Xanthe Ryder

Personal information
- National team: Great Britain
- Born: 15 May 1926 London, England
- Died: 1 January 1998 (aged 71) London, England
- Education: St Hugh’s College, Oxford
- Spouse: Michael de Lauret Dalglish

Sport
- Sport: Alpine skiing

Achievements and titles
- Highest world ranking: 27th, 1948 Winter Olympics, (Alpine skiing combined)

= Xanthe Ryder =

British alpine skier

Xanthe Veronica Dalglish (née Ryder) (15 May 1926 - 1 January 1998), wife of Michael de Lauret Dalglish, was a British alpine skier who competed under the name Xanthe Ryder in two events at the 1948 Winter Olympics.

== Family background ==
Xanthe Veronica Ryder was the middle daughter of British peer Major Algernon Frederick Roland Dudley Ryder and his French-Canadian wife Edythe Olive Baillie. Her elder sister was Dione Frances Ryder (b.1924) and younger sister was Charis Elizabeth Ryder (b.1930).

== 1948 Winter Olympics ==
After finishing third in the slalom at the Flatlander’s Championship at Mürren in January 1948, Ryder was selected for the Great Britain team in February of the same year.

Ryder competed in the 1948 Winter Olympics, St Moritz, for Team Great Britain under the number 82238 in two events: Alpine skiing combined and Alpine skiing downhill. Ryder finished 27th in Alpine Skiing (Combined) and 34th in Alpine Skiing (Downhill).

In addition to Ryder, the British Ladies' Olympic Ski Team was composed of Miss Rosemarie Sparrow, Mrs. Bunty Greeland, Miss Evelyn Pinching (trainer), Mrs. Biddy Duke-Woolley, Miss Isobel Roe and Miss Sheena Mackintosh.
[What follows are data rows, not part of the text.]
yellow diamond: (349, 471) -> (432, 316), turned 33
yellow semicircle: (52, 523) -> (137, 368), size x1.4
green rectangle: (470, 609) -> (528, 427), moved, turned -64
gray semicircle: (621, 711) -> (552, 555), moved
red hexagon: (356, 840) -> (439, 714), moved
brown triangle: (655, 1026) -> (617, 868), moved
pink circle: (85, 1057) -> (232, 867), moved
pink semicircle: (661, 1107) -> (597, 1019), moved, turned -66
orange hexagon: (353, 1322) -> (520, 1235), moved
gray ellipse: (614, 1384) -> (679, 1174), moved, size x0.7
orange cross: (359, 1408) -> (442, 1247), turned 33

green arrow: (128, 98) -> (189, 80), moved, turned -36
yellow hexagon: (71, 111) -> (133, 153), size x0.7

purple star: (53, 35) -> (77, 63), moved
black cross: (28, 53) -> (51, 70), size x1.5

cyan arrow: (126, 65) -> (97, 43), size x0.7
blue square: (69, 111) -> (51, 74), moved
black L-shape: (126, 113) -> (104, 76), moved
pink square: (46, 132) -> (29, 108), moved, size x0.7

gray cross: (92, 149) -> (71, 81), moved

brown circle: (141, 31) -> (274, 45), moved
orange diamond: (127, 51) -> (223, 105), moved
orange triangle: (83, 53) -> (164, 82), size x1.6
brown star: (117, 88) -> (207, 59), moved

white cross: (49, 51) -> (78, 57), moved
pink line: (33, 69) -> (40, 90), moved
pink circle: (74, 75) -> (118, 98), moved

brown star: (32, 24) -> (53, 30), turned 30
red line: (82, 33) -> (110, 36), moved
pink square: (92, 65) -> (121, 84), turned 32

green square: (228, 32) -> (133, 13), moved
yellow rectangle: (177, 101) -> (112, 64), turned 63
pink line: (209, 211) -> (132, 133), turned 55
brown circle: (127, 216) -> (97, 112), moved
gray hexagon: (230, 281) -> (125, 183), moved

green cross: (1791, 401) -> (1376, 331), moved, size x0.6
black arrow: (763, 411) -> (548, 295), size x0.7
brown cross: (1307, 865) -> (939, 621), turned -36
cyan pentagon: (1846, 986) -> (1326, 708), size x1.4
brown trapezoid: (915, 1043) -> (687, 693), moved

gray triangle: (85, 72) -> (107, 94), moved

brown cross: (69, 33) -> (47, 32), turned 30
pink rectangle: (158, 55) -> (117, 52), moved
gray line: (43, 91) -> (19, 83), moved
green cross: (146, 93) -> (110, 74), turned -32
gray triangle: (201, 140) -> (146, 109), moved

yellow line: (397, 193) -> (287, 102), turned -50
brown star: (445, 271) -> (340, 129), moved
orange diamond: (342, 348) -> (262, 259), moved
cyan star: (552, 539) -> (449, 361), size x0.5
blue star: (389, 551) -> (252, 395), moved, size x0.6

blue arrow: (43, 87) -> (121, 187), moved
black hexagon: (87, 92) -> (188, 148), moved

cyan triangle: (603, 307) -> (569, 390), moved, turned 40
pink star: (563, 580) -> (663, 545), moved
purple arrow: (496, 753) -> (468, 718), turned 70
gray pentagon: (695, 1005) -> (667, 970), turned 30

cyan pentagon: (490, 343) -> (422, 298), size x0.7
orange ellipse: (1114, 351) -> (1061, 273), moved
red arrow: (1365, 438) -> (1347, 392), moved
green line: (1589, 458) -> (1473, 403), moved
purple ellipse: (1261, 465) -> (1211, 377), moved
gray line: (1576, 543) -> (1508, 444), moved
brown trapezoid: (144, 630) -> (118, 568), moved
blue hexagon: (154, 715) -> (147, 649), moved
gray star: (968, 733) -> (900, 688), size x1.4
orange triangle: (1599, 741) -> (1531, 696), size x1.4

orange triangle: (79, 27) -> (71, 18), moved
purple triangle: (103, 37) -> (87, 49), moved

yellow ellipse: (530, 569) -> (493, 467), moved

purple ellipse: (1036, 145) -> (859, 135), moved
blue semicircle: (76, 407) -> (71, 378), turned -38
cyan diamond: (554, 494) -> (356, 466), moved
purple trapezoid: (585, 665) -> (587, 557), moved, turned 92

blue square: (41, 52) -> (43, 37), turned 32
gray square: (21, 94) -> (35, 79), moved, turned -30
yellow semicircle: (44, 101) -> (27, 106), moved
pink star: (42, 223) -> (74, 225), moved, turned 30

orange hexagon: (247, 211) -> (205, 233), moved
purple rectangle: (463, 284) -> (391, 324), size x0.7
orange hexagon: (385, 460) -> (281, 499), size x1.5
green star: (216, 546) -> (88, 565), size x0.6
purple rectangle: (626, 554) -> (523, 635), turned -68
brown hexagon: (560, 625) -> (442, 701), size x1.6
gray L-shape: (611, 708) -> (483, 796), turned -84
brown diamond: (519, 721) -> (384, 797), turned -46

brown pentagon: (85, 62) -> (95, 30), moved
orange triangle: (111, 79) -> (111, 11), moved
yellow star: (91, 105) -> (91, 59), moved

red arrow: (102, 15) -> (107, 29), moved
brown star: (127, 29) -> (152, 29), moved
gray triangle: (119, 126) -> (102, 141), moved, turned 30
The team's captain Miss Isobel Roe, a close friend of Ryder's, would go on to receive the Pery Medal by the Ski Club of Great Britain.

== Marriage ==
Ryder married Michael de Lauret Dalglish on 27 April 1949 at the Brompton Oratory, followed by a reception in Mayfair, London. Notable attendees at the wedding were covered in Tatler and included her husband's aunt and uncle: Elinor Clare Millais (née Macdonell) and British painter Raoul Millais.

Ryder and Dalglish had three children: James Thomas Macdonell Dalglish (b.1950), Charles Baillie Dalglish (b.1953), and Clare Mary Dalglish (b.1956).